А что стоило сказать мне в детстве: «Красавица ты моя! Куколка!» Глядишь – и было бы все по-иному. (Горбачева или Пьеха.)
Мама же как бы словом определила мне жизнь. Только не ищите в «затраханности» полового смысла. Полное наличие отсутствия. Но это, так сказать, отступление, которое вполне можно – вэк. Так тоже говорила мама. В смысле – долой, вон.
Меня преследуют слова детства. Иногда я не знаю, куда мне от них деваться. Например, одоробло. Нет такого слова, оказывается. А во мне есть. Это плохая неуклюжая мебель, неподъемная кладь, это то, что ни в дверь, ни в окно. Гроб с покойником в пятиэтажке. И хоть бы одно, хоть бы одно из моих детских слов несло счастливое содержание. Даже слово «скрипачка» рифмовалось в каком-то стишке с болячкой.
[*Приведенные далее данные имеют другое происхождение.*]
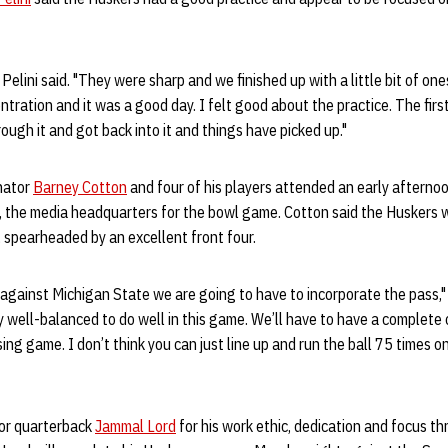
 Pelini said. "They were sharp and we finished up with a little bit of on
ration and it was a good day. I felt good about the practice. The firs
ough it and got back into it and things have picked up."
nator
Barney Cotton
and four of his players attended an early afterno
, the media headquarters for the bowl game. Cotton said the Huskers w
 spearheaded by an excellent front four.
 against Michigan State we are going to have to incorporate the pass,"
y well-balanced to do well in this game. We’ll have to have a complete 
ing game. I don’t think you can just line up and run the ball 75 times o
ior quarterback
Jammal Lord
for his work ethic, dedication and focus 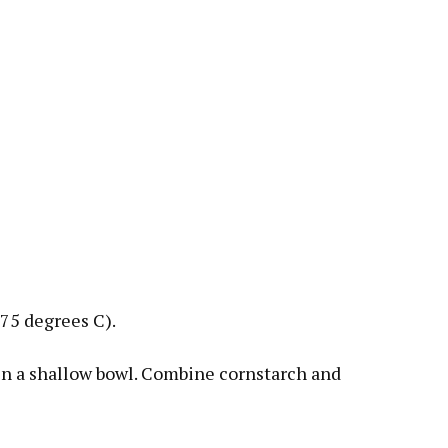
75 degrees C).
in a shallow bowl. Combine cornstarch and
Так вот и живи потом.
Итак, давным-давно, умытая дождевой водой, я получила наставление дружить с девочкой, отличавшейся от меня незатруханностью и бельмами навыкате.
– Варенька! – сказала мама противным, не своим голосом. Этот голос всегда выдавал ее. Она оскорблена, задета, возмущена, а голос весь аж липнет, столько в нем сладости. Эти новые соседи – мать и дочь – чем-то задели маму. Обе в белых отглаженных платьях с мережкой по подолу, в белых баретках, на плечи накинуты «баядерки». «За всю свою жизнь, – кричала мне мама уже перед смертью, – я не сносила хорошей „баядерки“. Даже вигоневой, не говоря уже о гарусе. Такое мое счастье».
Думаете, что это такое – «баядерка»? Кофта на пуговках с глубоким мысом, дерьма пирога. Так вот у наших новых соседей «баядерки» были сразу, а мама о них еще мечтала. Отсюда и голос ее с перебором липкости, чтоб никто не догадался об ее обиде. Это было то довоенное время, когда, несмотря на все, еще и маленько стыдились в себе плохого. Это уже потом всем миром сообразили, что накладно для выживания носиться с маленьким стыдом, а с большим тем более. Накладно!
Но самое интересное в словах – это зависимость от них всей жизни. Роль, так сказать, клейма слова. О ней же – чистенькой – было сказано так: «О, эта Варенька!» «Чурка с глазами!» – вставила я. «Нет, – ответила мама. – Она умненькая. Она глазастенькая. Она на три метра под собой все видит. Ты у нее учись…»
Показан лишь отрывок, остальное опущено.